[Collected data entries]
------------------------------------------------
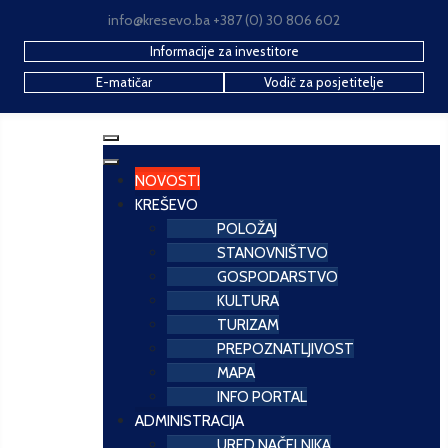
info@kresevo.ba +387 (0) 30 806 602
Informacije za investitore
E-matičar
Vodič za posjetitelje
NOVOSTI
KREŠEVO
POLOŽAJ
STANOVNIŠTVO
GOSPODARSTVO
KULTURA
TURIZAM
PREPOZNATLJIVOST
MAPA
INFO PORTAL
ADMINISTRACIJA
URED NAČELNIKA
------------------------------------------------
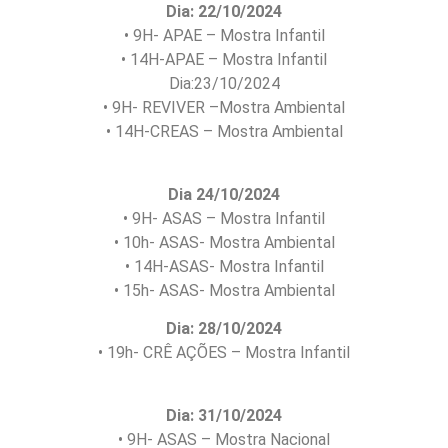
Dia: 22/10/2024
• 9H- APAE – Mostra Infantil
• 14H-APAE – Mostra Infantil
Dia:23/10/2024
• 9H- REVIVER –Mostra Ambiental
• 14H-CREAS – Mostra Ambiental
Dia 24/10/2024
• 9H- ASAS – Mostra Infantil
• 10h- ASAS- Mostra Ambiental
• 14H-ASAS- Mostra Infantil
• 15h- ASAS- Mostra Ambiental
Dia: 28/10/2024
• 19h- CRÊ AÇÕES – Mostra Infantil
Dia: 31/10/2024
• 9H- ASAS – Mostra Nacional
------------------------------------------------
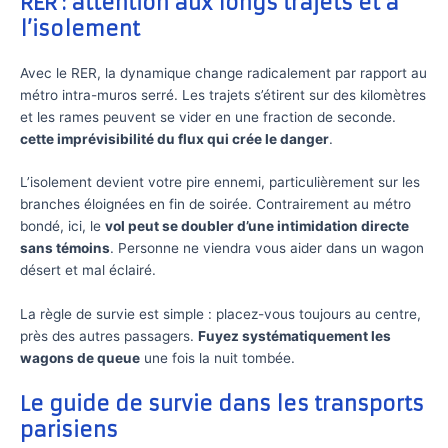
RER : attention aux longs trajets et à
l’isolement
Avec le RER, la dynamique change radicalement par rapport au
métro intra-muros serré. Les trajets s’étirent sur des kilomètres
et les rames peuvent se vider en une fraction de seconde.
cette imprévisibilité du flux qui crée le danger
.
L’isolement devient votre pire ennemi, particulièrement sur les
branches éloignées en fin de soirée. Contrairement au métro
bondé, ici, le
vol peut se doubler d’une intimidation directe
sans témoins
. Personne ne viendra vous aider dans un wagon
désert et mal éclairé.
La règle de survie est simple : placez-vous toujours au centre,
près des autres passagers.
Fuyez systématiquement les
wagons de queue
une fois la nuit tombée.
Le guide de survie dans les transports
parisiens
------------------------------------------------
## [WHAT YOU WILL DO]
Copy out the lines above exactly, beginning at the one that contains "info@kresevo.ba +387 (0) 30 806 602" and ending at the one that contains "URED NAČELNIKA".

## [WRITTEN SOLUTION]
info@kresevo.ba +387 (0) 30 806 602
Informacije za investitore
E-matičar
Vodič za posjetitelje
NOVOSTI
KREŠEVO
POLOŽAJ
STANOVNIŠTVO
GOSPODARSTVO
KULTURA
TURIZAM
PREPOZNATLJIVOST
MAPA
INFO PORTAL
ADMINISTRACIJA
URED NAČELNIKA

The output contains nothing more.